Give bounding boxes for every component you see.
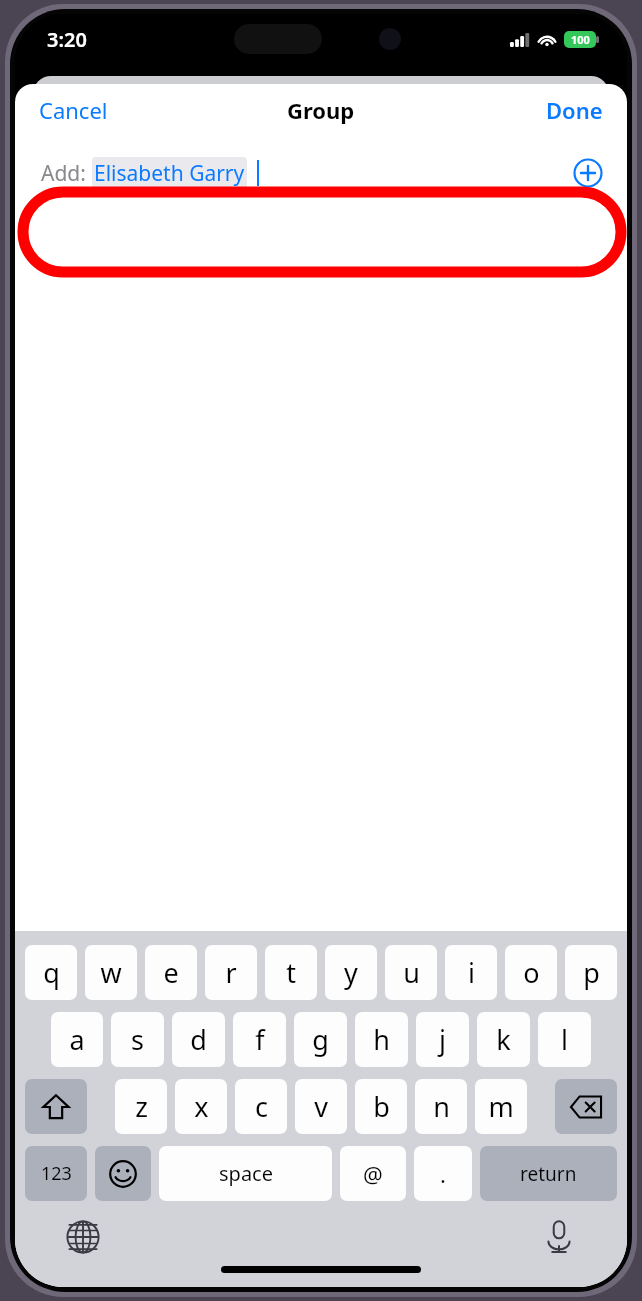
button[interactable]: e (145, 945, 197, 1000)
button[interactable]: v (295, 1079, 347, 1134)
staticText: Cancel (39, 95, 108, 125)
button[interactable]: y (325, 945, 377, 1000)
staticText: t (286, 954, 296, 991)
staticText: e (163, 954, 179, 991)
button[interactable]: Emoji (95, 1146, 151, 1201)
button[interactable]: . (414, 1146, 472, 1201)
button[interactable]: b (355, 1079, 407, 1134)
button[interactable]: j (416, 1012, 469, 1067)
staticText: d (190, 1021, 207, 1058)
staticText: 100 (571, 32, 590, 47)
button[interactable]: d (172, 1012, 225, 1067)
staticText: Elisabeth Garry (94, 159, 245, 188)
button[interactable]: Add: (15, 136, 627, 210)
button[interactable]: a (51, 1012, 103, 1067)
button[interactable]: n (415, 1079, 467, 1134)
button[interactable]: r (205, 945, 257, 1000)
staticText: v (314, 1088, 328, 1125)
staticText: q (43, 954, 60, 991)
staticText: Done (546, 95, 603, 125)
staticText: r (225, 954, 237, 991)
button[interactable]: Backspace (555, 1079, 617, 1134)
button[interactable]: g (294, 1012, 347, 1067)
staticText: i (468, 954, 475, 991)
button[interactable]: p (565, 945, 617, 1000)
staticText: 3:20 (47, 26, 87, 53)
button[interactable]: space (159, 1146, 332, 1201)
staticText: u (403, 954, 420, 991)
button[interactable]: c (235, 1079, 287, 1134)
button[interactable]: s (111, 1012, 164, 1067)
button[interactable]: w (85, 945, 137, 1000)
staticText: f (255, 1021, 265, 1058)
staticText: space (219, 1160, 273, 1187)
staticText: p (583, 954, 600, 991)
button[interactable]: q (25, 945, 77, 1000)
button[interactable]: k (477, 1012, 530, 1067)
staticText: n (433, 1088, 450, 1125)
staticText: return (520, 1161, 577, 1187)
staticText: k (496, 1021, 511, 1058)
button[interactable]: Dictate (537, 1215, 581, 1259)
staticText: z (135, 1088, 148, 1125)
staticText: h (373, 1021, 390, 1058)
button[interactable]: Add contact (571, 156, 605, 190)
staticText: o (523, 954, 540, 991)
button[interactable]: @ (340, 1146, 406, 1201)
staticText: j (439, 1021, 446, 1058)
staticText: @ (363, 1159, 383, 1189)
staticText: 123 (41, 1161, 72, 1186)
staticText: b (373, 1088, 390, 1125)
button[interactable]: t (265, 945, 317, 1000)
button[interactable]: x (175, 1079, 227, 1134)
staticText: Add: (41, 159, 92, 188)
staticText: a (69, 1021, 85, 1058)
button[interactable]: Done (530, 87, 627, 133)
button[interactable]: u (385, 945, 437, 1000)
button[interactable]: o (505, 945, 557, 1000)
staticText: . (440, 1159, 446, 1189)
button[interactable]: Change keyboard (61, 1215, 105, 1259)
staticText: c (255, 1088, 268, 1125)
staticText: y (344, 954, 358, 991)
button[interactable]: Shift (25, 1079, 87, 1134)
button[interactable]: l (538, 1012, 591, 1067)
staticText: s (131, 1021, 144, 1058)
button[interactable]: i (445, 945, 497, 1000)
button[interactable]: h (355, 1012, 408, 1067)
button[interactable]: return (480, 1146, 617, 1201)
staticText: Group (287, 95, 355, 125)
staticText: m (488, 1088, 514, 1125)
button[interactable]: Cancel (15, 87, 124, 133)
button[interactable]: m (475, 1079, 527, 1134)
button[interactable]: f (233, 1012, 286, 1067)
staticText: w (100, 954, 122, 991)
staticText: x (194, 1088, 209, 1125)
button[interactable]: z (115, 1079, 167, 1134)
staticText: l (561, 1021, 568, 1058)
staticText: g (312, 1021, 329, 1058)
button[interactable]: 123 (25, 1146, 87, 1201)
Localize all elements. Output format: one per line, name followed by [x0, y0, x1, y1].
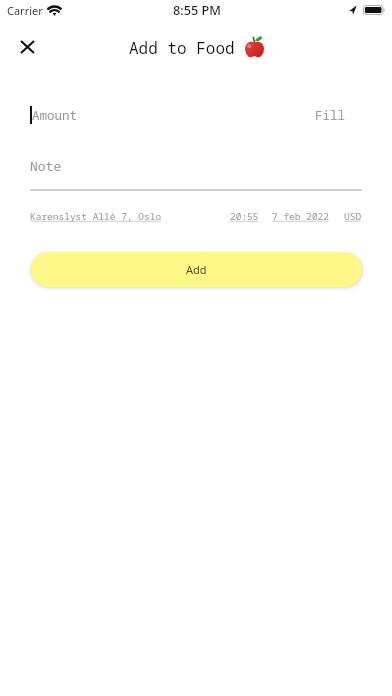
button[interactable]: Note [30, 157, 362, 191]
button[interactable]: 20:55 [230, 210, 259, 223]
staticText: Add [186, 262, 207, 277]
staticText: Amount [32, 107, 78, 124]
staticText: Note [30, 157, 62, 175]
staticText: Add to Food [129, 37, 235, 59]
button[interactable]: USD [344, 210, 362, 223]
button[interactable]: Amount [30, 105, 303, 125]
staticText: 8:55 PM [173, 1, 221, 18]
staticText: Carrier [7, 3, 43, 18]
button[interactable]: Add [30, 252, 362, 287]
button[interactable]: Close [7, 27, 47, 67]
staticText: USD [344, 210, 362, 223]
staticText: 7 feb 2022 [272, 210, 330, 223]
staticText: Karenslyst Allé 7, Oslo [30, 210, 162, 223]
staticText: Fill [315, 107, 346, 124]
button[interactable]: Karenslyst Allé 7, Oslo [30, 210, 162, 223]
staticText: 20:55 [230, 210, 259, 223]
button[interactable]: Fill [303, 105, 392, 125]
button[interactable]: 7 feb 2022 [272, 210, 330, 223]
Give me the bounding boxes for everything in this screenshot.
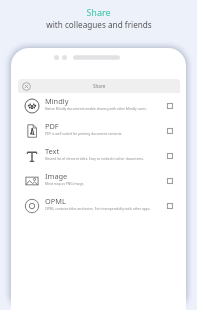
staticText: Mindly xyxy=(45,96,69,106)
button[interactable]: Select Image xyxy=(164,175,176,187)
staticText: PDF xyxy=(45,121,59,131)
button[interactable]: Select PDF xyxy=(164,125,176,137)
button[interactable]: Select Mindly xyxy=(164,100,176,112)
button[interactable]: Text xyxy=(18,143,180,168)
staticText: PDF is well suited for printing document… xyxy=(45,131,123,135)
staticText: Share xyxy=(86,6,111,18)
staticText: with colleagues and friends xyxy=(46,19,152,30)
staticText: Image xyxy=(45,171,68,181)
button[interactable]: Select OPML xyxy=(164,200,176,212)
staticText: Native Mindly documents enable sharing w… xyxy=(45,106,147,110)
button[interactable]: Mindly xyxy=(18,93,180,118)
staticText: Mind map as PNG image. xyxy=(45,181,85,185)
button[interactable]: PDF xyxy=(18,118,180,143)
staticText: Share xyxy=(93,83,106,89)
button[interactable]: Select Text xyxy=(164,150,176,162)
button[interactable]: OPML xyxy=(18,193,180,218)
button[interactable]: Close xyxy=(20,80,32,92)
staticText: Text xyxy=(45,146,60,156)
staticText: Nested list of element titles. Easy to e… xyxy=(45,156,144,160)
button[interactable]: Image xyxy=(18,168,180,193)
staticText: OPML contains titles and notes. For inte… xyxy=(45,206,151,210)
staticText: OPML xyxy=(45,196,66,206)
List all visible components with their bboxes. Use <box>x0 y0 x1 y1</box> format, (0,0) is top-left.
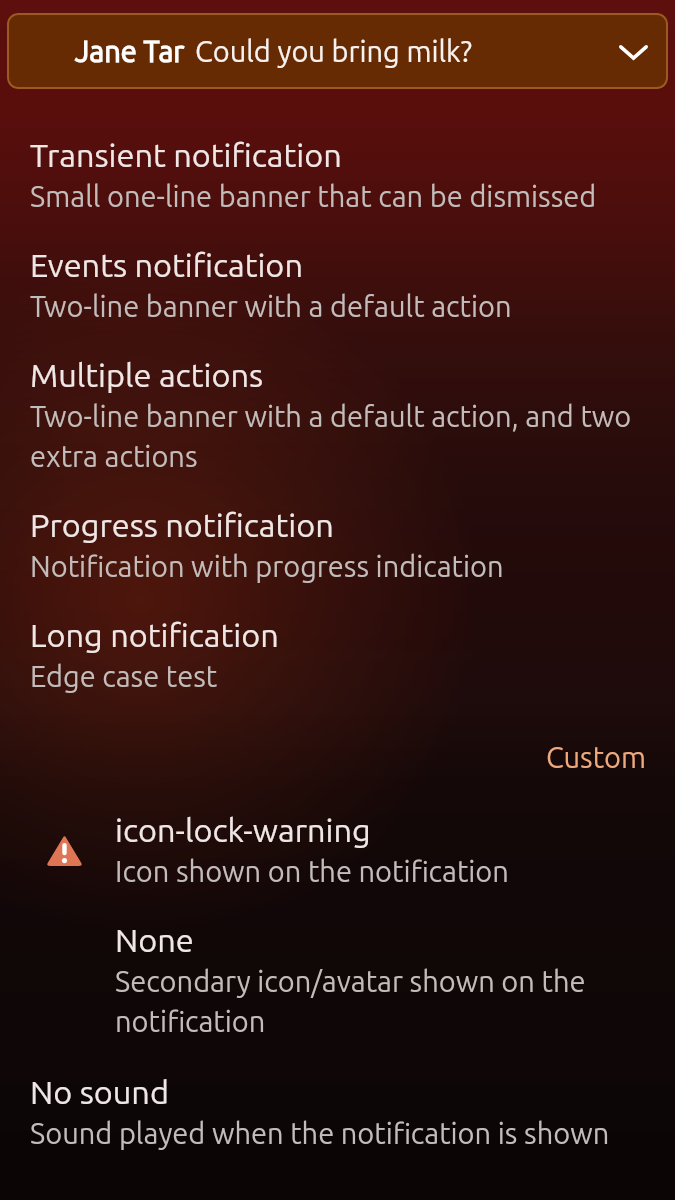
staticText: No sound <box>30 1067 169 1111</box>
button[interactable]: Transient notification <box>0 130 675 214</box>
staticText: Small one-line banner that can be dismis… <box>30 174 597 214</box>
button[interactable]: Custom <box>546 741 675 774</box>
staticText: Could you bring milk? <box>195 35 473 68</box>
button[interactable]: icon-lock-warning <box>0 805 675 889</box>
button[interactable]: None <box>0 915 675 1039</box>
staticText: Two-line banner with a default action <box>30 284 512 324</box>
staticText: Transient notification <box>30 130 342 174</box>
button[interactable]: Jane Tar <box>7 13 668 89</box>
button[interactable]: Events notification <box>0 240 675 324</box>
button[interactable]: Multiple actions <box>0 350 675 474</box>
staticText: Multiple actions <box>30 350 264 394</box>
staticText: Jane Tar <box>75 35 185 68</box>
staticText: Long notification <box>30 610 279 654</box>
staticText: Progress notification <box>30 500 334 544</box>
staticText: Notification with progress indication <box>30 544 504 584</box>
button[interactable]: No sound <box>0 1067 675 1151</box>
staticText: None <box>115 915 194 959</box>
staticText: Two-line banner with a default action, a… <box>30 394 645 474</box>
other: Expand <box>607 27 655 75</box>
staticText: Events notification <box>30 240 303 284</box>
staticText: Edge case test <box>30 654 218 694</box>
staticText: Sound played when the notification is sh… <box>30 1111 610 1151</box>
staticText: Secondary icon/avatar shown on the notif… <box>115 959 645 1039</box>
button[interactable]: Long notification <box>0 610 675 694</box>
staticText: icon-lock-warning <box>115 805 371 849</box>
staticText: Icon shown on the notification <box>115 849 509 889</box>
button[interactable]: Progress notification <box>0 500 675 584</box>
staticText: Custom <box>546 741 646 774</box>
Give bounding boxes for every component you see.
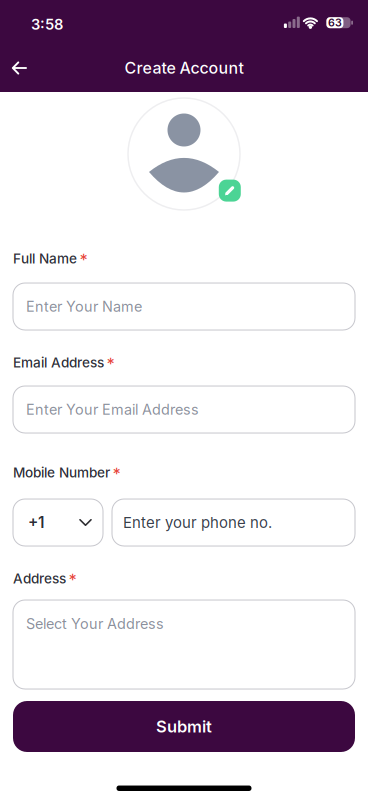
staticText: Enter your phone no. (123, 514, 272, 532)
button[interactable]: Select Your Address (13, 600, 355, 689)
staticText: * (80, 250, 88, 270)
staticText: * (112, 464, 120, 484)
staticText: * (68, 570, 76, 590)
button[interactable]: Back (0, 48, 26, 88)
staticText: Full Name (13, 250, 77, 267)
staticText: Select Your Address (26, 615, 164, 632)
staticText: Enter Your Email Address (26, 401, 199, 418)
staticText: Create Account (124, 58, 244, 78)
button[interactable]: Country code +1 (13, 499, 103, 546)
staticText: Submit (156, 716, 212, 736)
button[interactable]: Submit (13, 701, 355, 752)
staticText: 3:58 (31, 16, 63, 33)
button[interactable]: Edit photo (219, 180, 241, 202)
staticText: * (106, 354, 114, 374)
staticText: 63 (328, 16, 342, 29)
button[interactable]: Enter Your Email Address (13, 386, 355, 433)
button[interactable]: Enter Your Name (13, 283, 355, 330)
staticText: Email Address (13, 354, 104, 371)
button[interactable]: Enter your phone no. (112, 499, 355, 546)
staticText: Enter Your Name (26, 298, 142, 315)
staticText: +1 (28, 513, 44, 532)
staticText: Address (13, 570, 66, 587)
staticText: Mobile Number (13, 464, 110, 481)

════════

PROBLEM REQUIREMENTS ▸
Lines in the listing above that hold the string "lock" need counting. Please reply with the total only.

TASK ANSWER ▸
2